Tom Bean and Luke Poling, Plimpton! Starring George Plimpton as Himself, 2013, digital video, color, sound, 87 minutes. George Plimpton.


DESPITE OUTWARD TRAPPINGS OF SUCCESS, George Plimpton’s life was a fugue of failure, beginning, as we learn in the affectionate new documentary Plimpton!, with his inability to obtain any varsity letters at—or to even graduate from—Exeter, the elite New Hampshire prep school. As a scion of a prominent WASP family in an era when that still mattered, he nevertheless managed to matriculate to Harvard and complete graduate studies at Cambridge. None of this made any positive impression on his father, a New York lawyer and supreme exemplar of the Protestant ethic, who constantly sent the young George notes and letters extolling the virtues of hard work and urging him never to postpone till tomorrow what could be done today. These admonitions and the shortcomings that gave rise to them were surely unpleasant to experience at the time, but they instilled in Plimpton a carpe diem sense of adventure and the courage to fight above his weight class (quite literally, in the case of his bout with boxing champ Archie Moore).

It was these qualities, along with a gentlemanly penchant for self-deprecation, that drove Plimpton’s extraordinary, multifaceted career—founding and lifelong editor of the Paris Review, master of “participatory journalism” for Sports Illustrated (which in turn spawned the New Journalism), best-selling author, Hollywood actor, A-list socialite and party host, and, later in life, Orson Welles–style TV pitchman. (YouTube his spots for Intellivision, the Betamax of early home video game systems.) Filmmakers Tom Bean and Luke Poling, who were given full access by Plimpton’s widow to his personal archives, have stitched together copious footage of Plimpton embedded in professional sports and other daredevil situations with his own aural narration and reminiscences to create what could be called a cinematic diary.

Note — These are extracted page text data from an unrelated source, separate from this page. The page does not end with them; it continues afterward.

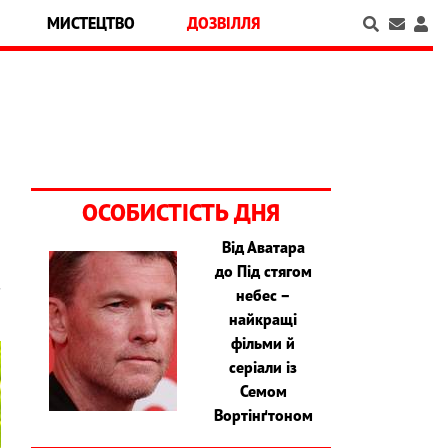
МИСТЕЦТВО
ДОЗВІЛЛЯ
ОСОБИСТІСТЬ ДНЯ
Від Аватара
до Під стягом
.
небес –
найкращі
фільми й
серіали із
Семом
Вортінґтоном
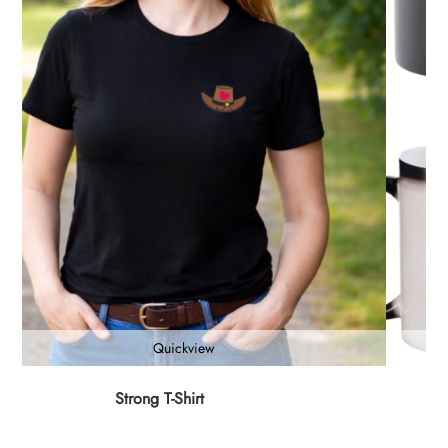
Quickview
Dieses
Strong T-Shirt
Produk
weist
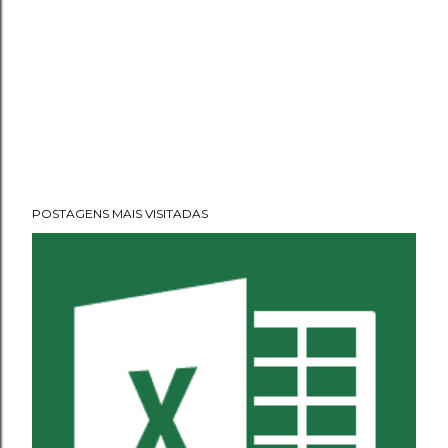
POSTAGENS MAIS VISITADAS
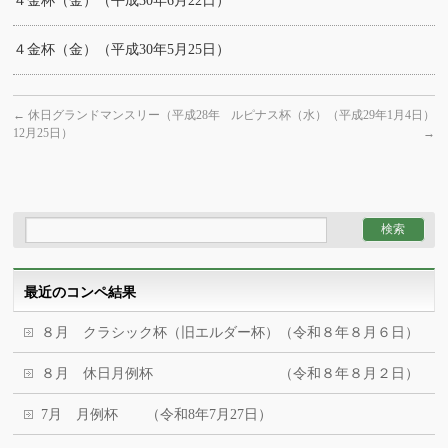
４金杯（金）（平成30年6月22日）
４金杯（金）（平成30年5月25日）
←
休日グランドマンスリー（平成28年
ルピナス杯（水）（平成29年1月4日）
12月25日）
→
最近のコンペ結果
８月 クラシック杯（旧エルダー杯）（令和８年８月６日）
８月 休日月例杯 （令和８年８月２日）
7月 月例杯 （令和8年7月27日）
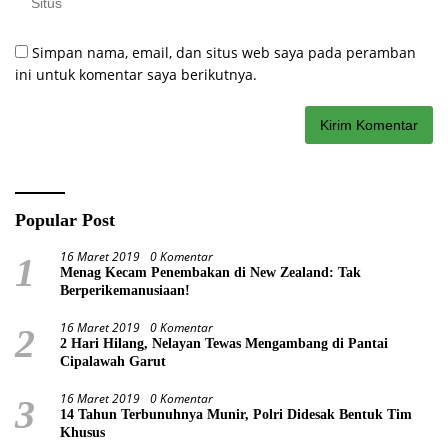
Simpan nama, email, dan situs web saya pada peramban
ini untuk komentar saya berikutnya.
Popular Post
16 Maret 2019
0 Komentar
1
Menag Kecam Penembakan di New Zealand: Tak
Berperikemanusiaan!
16 Maret 2019
0 Komentar
2
2 Hari Hilang, Nelayan Tewas Mengambang di Pantai
Cipalawah Garut
16 Maret 2019
0 Komentar
3
14 Tahun Terbunuhnya Munir, Polri Didesak Bentuk Tim
Khusus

Much like the 2011 doc Magic Trip, about Ken Kesey and his Merry Pranksters’ psychedelic cross-country bus trip, Bean and Poling manage to tell Plimpton’s story using almost entirely vintage audiovisual material. Unlike the Kesey doc (and perhaps because Plimpton had more friends than anyone ever), there are some talking-head interviews with family and colleagues, among them Paris Review cofounder Peter Matthiessen, Gay Talese, Hugh Hefner, Robert Kennedy Jr., first wife Freddy Espy, and widow Sarah Dudley. The interview segments are predictably warm and laudatory, though there are intimations of perennial insecurities (Plimpton never felt he was in the same literary league as his famous novelist friends) and WASPish remoteness (the ultimate partygoer/thrower was, at root, hard to know well).

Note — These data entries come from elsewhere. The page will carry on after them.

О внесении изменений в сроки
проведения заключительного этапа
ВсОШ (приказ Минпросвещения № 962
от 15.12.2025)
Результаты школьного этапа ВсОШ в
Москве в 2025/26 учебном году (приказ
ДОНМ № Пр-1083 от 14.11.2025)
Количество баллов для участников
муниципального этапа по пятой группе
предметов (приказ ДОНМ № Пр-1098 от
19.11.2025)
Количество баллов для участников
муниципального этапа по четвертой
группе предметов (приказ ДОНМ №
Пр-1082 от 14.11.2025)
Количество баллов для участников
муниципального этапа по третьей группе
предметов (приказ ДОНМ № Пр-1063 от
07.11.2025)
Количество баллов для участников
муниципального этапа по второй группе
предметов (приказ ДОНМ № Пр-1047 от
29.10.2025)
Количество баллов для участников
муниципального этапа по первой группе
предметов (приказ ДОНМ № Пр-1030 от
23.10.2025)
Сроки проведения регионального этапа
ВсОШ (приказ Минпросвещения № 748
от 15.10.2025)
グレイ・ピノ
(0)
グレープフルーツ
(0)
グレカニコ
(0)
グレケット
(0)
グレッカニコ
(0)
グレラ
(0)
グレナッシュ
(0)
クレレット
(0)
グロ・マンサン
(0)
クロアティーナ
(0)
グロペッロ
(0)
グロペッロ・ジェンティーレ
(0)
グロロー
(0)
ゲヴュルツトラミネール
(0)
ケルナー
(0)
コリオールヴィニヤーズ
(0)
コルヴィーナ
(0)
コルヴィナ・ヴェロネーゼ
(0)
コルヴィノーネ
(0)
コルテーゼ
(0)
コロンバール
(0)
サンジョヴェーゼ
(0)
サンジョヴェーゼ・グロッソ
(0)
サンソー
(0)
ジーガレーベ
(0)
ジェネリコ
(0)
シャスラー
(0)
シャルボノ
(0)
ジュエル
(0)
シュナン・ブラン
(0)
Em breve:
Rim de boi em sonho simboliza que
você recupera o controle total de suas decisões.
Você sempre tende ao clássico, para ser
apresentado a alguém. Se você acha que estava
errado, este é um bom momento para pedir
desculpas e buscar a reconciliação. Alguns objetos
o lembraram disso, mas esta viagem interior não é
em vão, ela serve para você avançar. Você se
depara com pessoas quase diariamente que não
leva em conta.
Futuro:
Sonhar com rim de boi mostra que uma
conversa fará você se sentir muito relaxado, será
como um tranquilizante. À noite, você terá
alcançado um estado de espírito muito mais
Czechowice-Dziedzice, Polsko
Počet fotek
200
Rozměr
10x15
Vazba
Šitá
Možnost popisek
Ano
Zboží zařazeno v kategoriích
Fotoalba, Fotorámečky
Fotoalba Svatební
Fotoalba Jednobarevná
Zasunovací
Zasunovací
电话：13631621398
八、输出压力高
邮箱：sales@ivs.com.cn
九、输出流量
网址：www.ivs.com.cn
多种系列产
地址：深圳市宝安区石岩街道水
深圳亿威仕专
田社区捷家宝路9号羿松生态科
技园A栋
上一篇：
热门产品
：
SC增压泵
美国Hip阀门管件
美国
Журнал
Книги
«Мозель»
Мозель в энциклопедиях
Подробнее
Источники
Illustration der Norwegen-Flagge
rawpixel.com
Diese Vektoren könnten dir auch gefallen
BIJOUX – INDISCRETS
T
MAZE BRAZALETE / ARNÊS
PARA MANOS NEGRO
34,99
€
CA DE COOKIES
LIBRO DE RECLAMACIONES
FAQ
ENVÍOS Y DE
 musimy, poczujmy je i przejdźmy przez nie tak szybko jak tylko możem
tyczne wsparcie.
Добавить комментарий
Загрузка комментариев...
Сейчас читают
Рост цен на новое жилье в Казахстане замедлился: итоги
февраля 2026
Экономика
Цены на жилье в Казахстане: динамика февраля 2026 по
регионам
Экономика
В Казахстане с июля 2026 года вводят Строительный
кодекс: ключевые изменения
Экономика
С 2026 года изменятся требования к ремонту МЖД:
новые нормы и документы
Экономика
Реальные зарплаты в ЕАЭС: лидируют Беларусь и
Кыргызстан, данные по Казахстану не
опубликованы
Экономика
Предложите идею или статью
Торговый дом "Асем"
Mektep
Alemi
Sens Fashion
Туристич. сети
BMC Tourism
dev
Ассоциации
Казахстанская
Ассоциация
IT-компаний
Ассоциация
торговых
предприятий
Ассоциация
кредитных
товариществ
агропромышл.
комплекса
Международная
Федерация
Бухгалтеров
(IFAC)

Some surprises for the casual Plimpton spotter: George’s letter asking hero Ernest Hemingway to do an “Art of Fiction” interview for one of the earliest 1950s issues of the Paris Review resulted in a written response from Papa that said, “Fuck the art of fiction…and fuck talking about it” (he eventually granted the interview); a dazed recording captures Plimpton’s deposition to the LAPD after the assassination of RFK by Sirhan Sirhan (whom Plimpton helped wrestle into submission after the shooting); Plimpton may have dated Jacqueline Bouvier before she became Jacqueline Kennedy and, before marriage, was quite the ladies’ man (though, as Hefner notes, he remained “a class act all the way” in this capacity); neither of his wives liked the frequent parties George threw at their Upper East Side apartment, which doubled as the Paris Review offices; Plimpton thought that playing triangle for Leonard Bernstein’s New York Philharmonic was scarier than playing quarterback for the Detroit Lions or goalie for the Boston Bruins.

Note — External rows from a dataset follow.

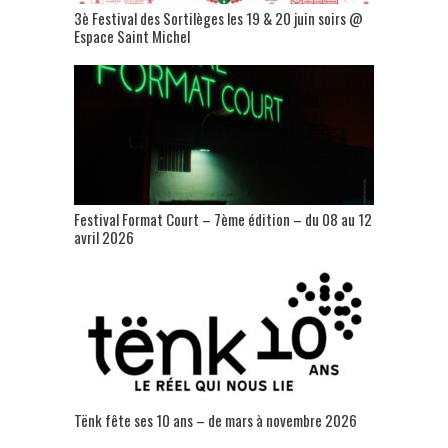
3è Festival des Sortilèges les 19 & 20 juin soirs @
Espace Saint Michel
Festival Format Court – 7ème édition – du 08 au 12
avril 2026
Tënk fête ses 10 ans – de mars à novembre 2026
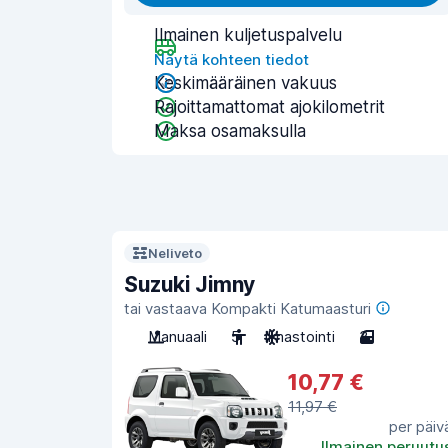
Ilmainen kuljetuspalvelu
Näytä kohteen tiedot
Keskimääräinen vakuus
Rajoittamattomat ajokilometrit
Maksa osamaksulla
Neliveto
Suzuki Jimny
tai vastaava Kompakti Katumaasturi
Manuaali
5
Ilmastointi
3
10,77 €
11,97 €
per päiv
Ilmainen peruutu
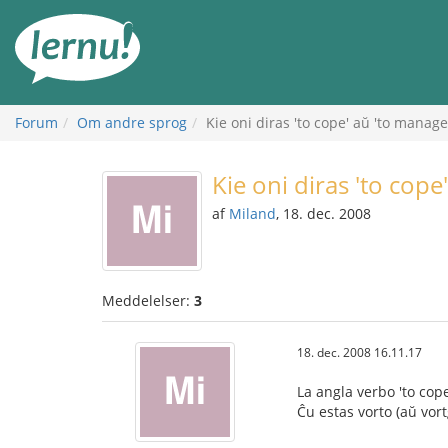
Til
indholdet
Forum
Om andre sprog
Kie oni diras 'to cope' aŭ 'to manage
Kie oni diras 'to cope
af
Miland
, 18. dec. 2008
Meddelelser:
3
18. dec. 2008 16.11.17
La angla verbo 'to cope
Ĉu estas vorto (aŭ vor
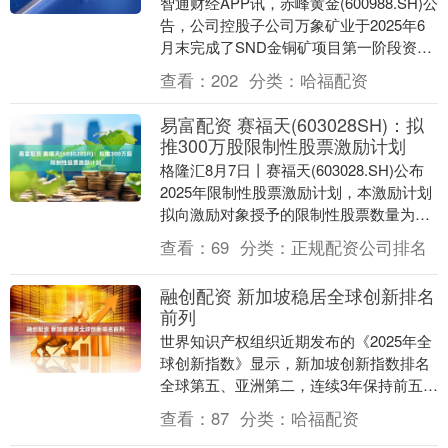
智通财经APP讯，赤峰黄金(600988.SH)公
告，公司控股子公司万象矿业于2025年6
月末完成了SND金铜矿项目第一阶段资源
勘探工作，SRK Consult....
查看：
202
分类：
哈福配资
易富配资 赛福天(603028SH)：拟
推300万股限制性股票激励计划
格隆汇8月7日丨赛福天(603028.SH)公布
2025年限制性股票激励计划，本激励计划
拟向激励对象授予的限制性股票数量为
300万股，约占本激励计划草案公告时
查看：
69
分类：
正规配资公司排名
公....
融创配资 新加坡稳居全球创新排名
前列
世界知识产权组织近期发布的《2025年全
球创新指数》显示，新加坡创新指数排名
全球第五、亚洲第二，连续3年保持前五名
的成绩。新加坡在创新领域的良好表现并
查看：
87
分类：
哈福配资
非偶然，其....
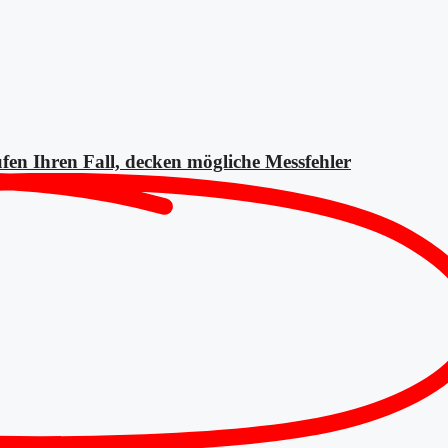
fen Ihren Fall, decken mögliche
Messfehler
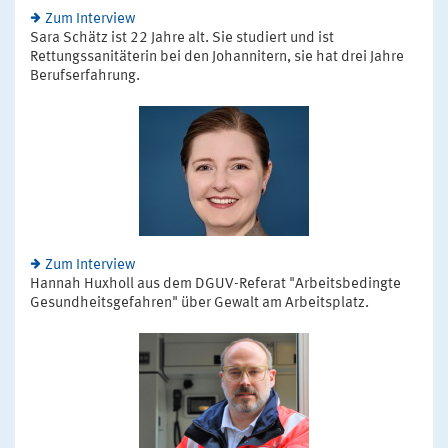
Zum Interview
Sara Schätz ist 22 Jahre alt. Sie studiert und ist
Rettungssanitäterin bei den Johannitern, sie hat drei Jahre
Berufserfahrung.
Zum Interview
Hannah Huxholl aus dem DGUV-Referat "Arbeitsbedingte
Gesundheitsgefahren" über Gewalt am Arbeitsplatz.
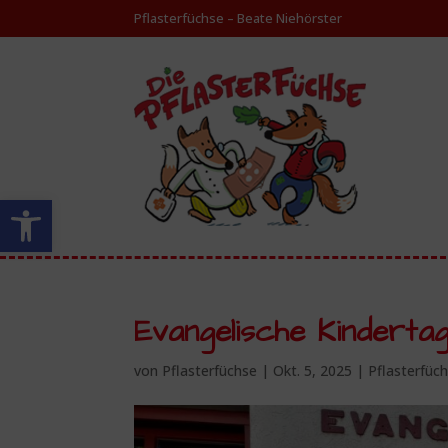
Pflasterfüchse – Beate Niehörster
Werkzeugleiste öffnen
Evangelische Kindert
von
Pflasterfüchse
|
Okt. 5, 2025
|
Pflasterfüc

Plimpton! begins and ends with footage of a nervous George, in pale pink tights, failing (and finally succeeding) at a trapeze maneuver during his stint with the aerial team of the Clyde Beatty-Cole Brothers Circus. His life was indeed a high-wire act, one that is hard to imagine ever occurring again: Bumbling through brutal athletic confrontations by day, attending black-tie bacchanalias by night, always in nice, if rumpled, clothes; somehow finding the time to write and edit a literary magazine, all amid the turbulent crosscurrents of the age—the Cold War, cocktail culture, the sexual revolution, prominent novelists playing bongos three sheets to the wind in the corner of yet another party. George navigated all this with style, as an old-world dilettante—passable at everything, good at nothing—nothing, perhaps, but being George. That, he was good at. And that was more than enough for the many who loved and admired him.

Andrew Hultkrans

Plimpton! is now playing at the Elinor Bunin Munroe Film Center at Lincoln Center in New York. The film opens in Los Angeles on Friday, June 7.